TRY IT:
For the listing below, report all lines that hold the word "Redmond".

INFORMATION SUPPLIED:
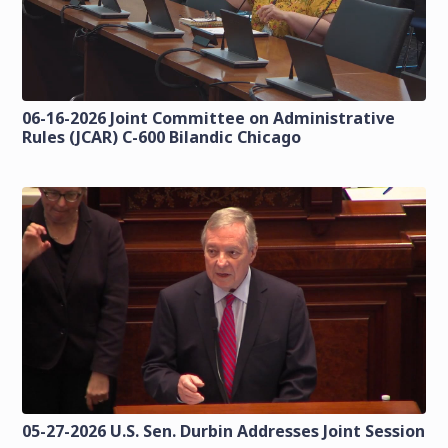
06-16-2026 Joint Committee on Administrative
Rules (JCAR) C-600 Bilandic Chicago
05-27-2026 U.S. Sen. Durbin Addresses Joint Session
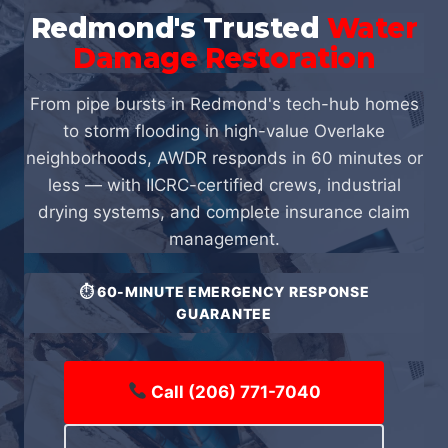
Redmond's Trusted
Water
Damage Restoration
From pipe bursts in Redmond's tech-hub homes
to storm flooding in high-value Overlake
neighborhoods, AWDR responds in 60 minutes or
less — with IICRC-certified crews, industrial
drying systems, and complete insurance claim
management.
⏱ 60-MINUTE EMERGENCY RESPONSE
GUARANTEE
Call (206) 771-7040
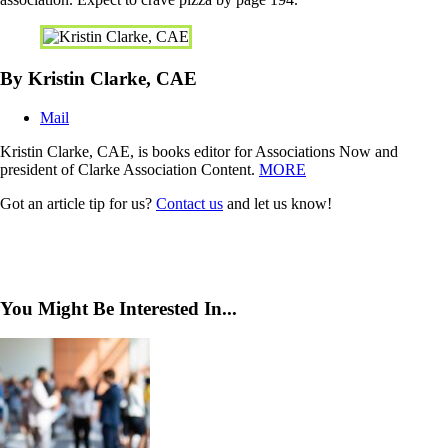
By Kristin Clarke, CAE
Mail
Kristin Clarke, CAE, is books editor for Associations Now and
president of Clarke Association Content.
MORE
Got an article tip for us?
Contact us
and let us know!
You Might Be Interested In...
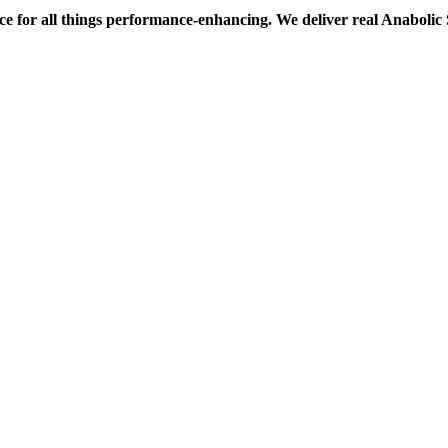
ce for all things performance-enhancing. We deliver real Anaboli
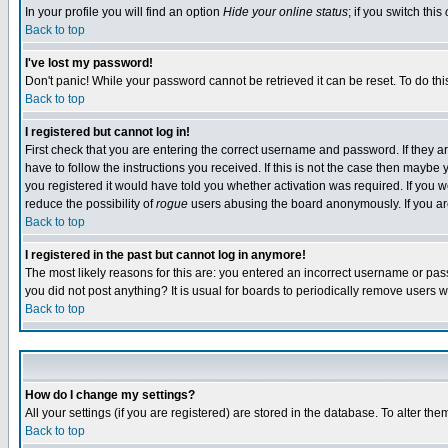
In your profile you will find an option
Hide your online status
; if you switch this
Back to top
I've lost my password!
Don't panic! While your password cannot be retrieved it can be reset. To do thi
Back to top
I registered but cannot log in!
First check that you are entering the correct username and password. If they
have to follow the instructions you received. If this is not the case then maybe
you registered it would have told you whether activation was required. If you we
reduce the possibility of
rogue
users abusing the board anonymously. If you are 
Back to top
I registered in the past but cannot log in anymore!
The most likely reasons for this are: you entered an incorrect username or pass
you did not post anything? It is usual for boards to periodically remove users 
Back to top
How do I change my settings?
All your settings (if you are registered) are stored in the database. To alter the
Back to top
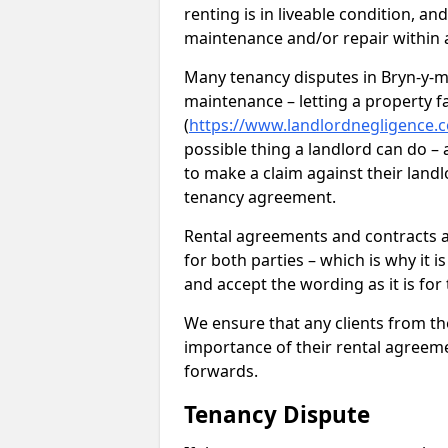
renting is in liveable condition, an
maintenance and/or repair within a
Many tenancy disputes in Bryn-y-ma
maintenance – letting a property fal
(
https://www.landlordnegligence.c
possible thing a landlord can do – a
to make a claim against their landl
tenancy agreement.
Rental agreements and contracts ar
for both parties – which is why it 
and accept the wording as it is for
We ensure that any clients from t
importance of their rental agreeme
forwards.
Tenancy Dispute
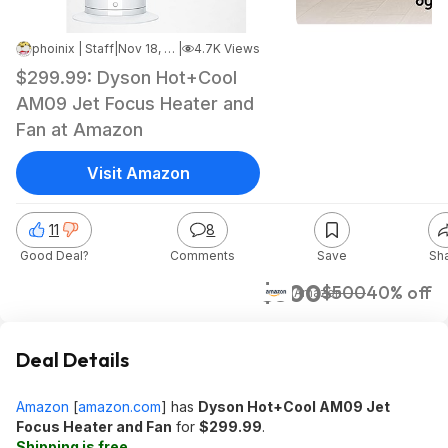
phoinix | Staff
|
Nov 18, 2025 11:57 PM
|
4.7K Views
$299.99: Dyson Hot+Cool
AM09 Jet Focus Heater and
Fan at Amazon
Visit Amazon
11
8
Good Deal?
Comments
Save
Sh
$300
$500
40% off
Amazon
Deal Details
Amazon
[
amazon.com
]
has
Dyson Hot+Cool AM09 Jet
Focus Heater and Fan
for
$299.99
.
Shipping is free
.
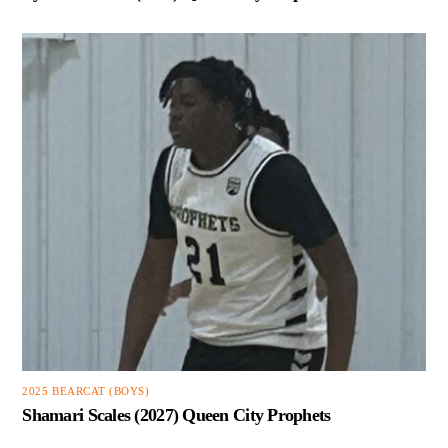
2025 BEARCAT (BOYS)
Shamari Scales (2027) Queen City Prophets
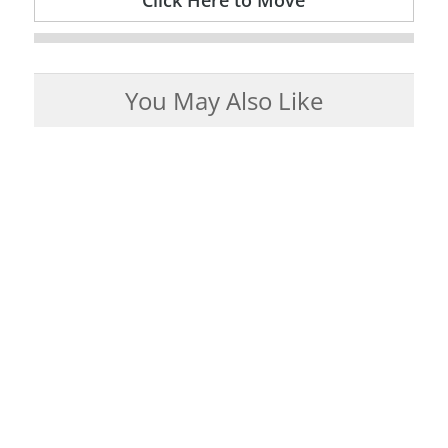
Click Here to Move
You May Also Like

SOLUTION FOR THIS PROBLEM:
Redmond's Trusted
From pipe bursts in Redmond's tech-hub homes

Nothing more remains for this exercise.